You can always take the value of each pixel and turn it into a feature.

The digits in the dataset are already processed: in real life, all the number are not the same. Feature engineering is hard!

The load magic¶

There's this really nice magic to load source code: %load. It takes a Python file as argument!

In [45]:

%load generate_readme.py

In [ ]:

import os
import sys
if sys.version_info >= (3, 0):
    from urllib.parse import quote
else:
    from urllib import quote

def filename2url(filename):
    return "http://nbviewer.ipython.org/urls/raw.github.com/flothesof/posts/master/{0}".format(
                                                                        quote(filename))
if __name__ == "__main__":
    files = os.listdir(os.getcwd())
    files = filter(lambda s: s.endswith('.ipynb'), files)
    
    header = """posts
=====

This is a sort of blog / work in progress repository for interesting projects that pop into my mind.

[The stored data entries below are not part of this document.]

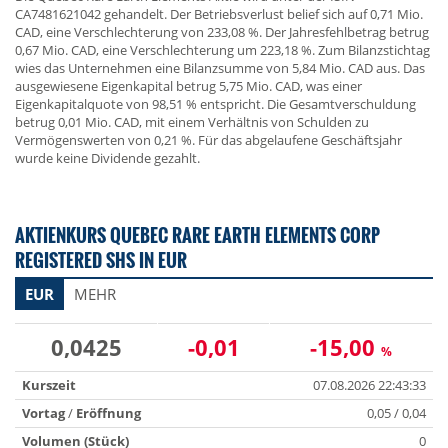
CA7481621042 gehandelt. Der Betriebsverlust belief sich auf 0,71 Mio.
CAD, eine Verschlechterung von 233,08 %. Der Jahresfehlbetrag betrug
0,67 Mio. CAD, eine Verschlechterung um 223,18 %. Zum Bilanzstichtag
wies das Unternehmen eine Bilanzsumme von 5,84 Mio. CAD aus. Das
ausgewiesene Eigenkapital betrug 5,75 Mio. CAD, was einer
Eigenkapitalquote von 98,51 % entspricht. Die Gesamtverschuldung
betrug 0,01 Mio. CAD, mit einem Verhältnis von Schulden zu
Vermögenswerten von 0,21 %. Für das abgelaufene Geschäftsjahr
wurde keine Dividende gezahlt.
AKTIENKURS QUEBEC RARE EARTH ELEMENTS CORP
REGISTERED SHS IN EUR
EUR
MEHR
0,0425
-0,01
-15,00
%
Kurszeit
07.08.2026 22:43:33
Vortag
/
Eröffnung
0,05 / 0,04
Volumen (Stück)
0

![files/xkcd_departments.png](files/xkcd_departments.png)

"""
    with open('README.md', 'w') as f:
        f.write(header)
        for index, filename in enumerate(files):
            f.write("- [%i-%s](%s)\n" % (index + 1, 
                                    filename, 
                                    filename2url(filename)))

Faces¶

Olivetti faces dataset: you can do PCA on them and eigenfaces!!! I want to do that!!!

Basic principles¶

Supervised learning: "predict"

k neighbors
regression

Unsupervised learning: "transform"

PCA

Questions:

is there sometime non-relevant data in the data we're fitting in unsupervised: yes! But need to cope.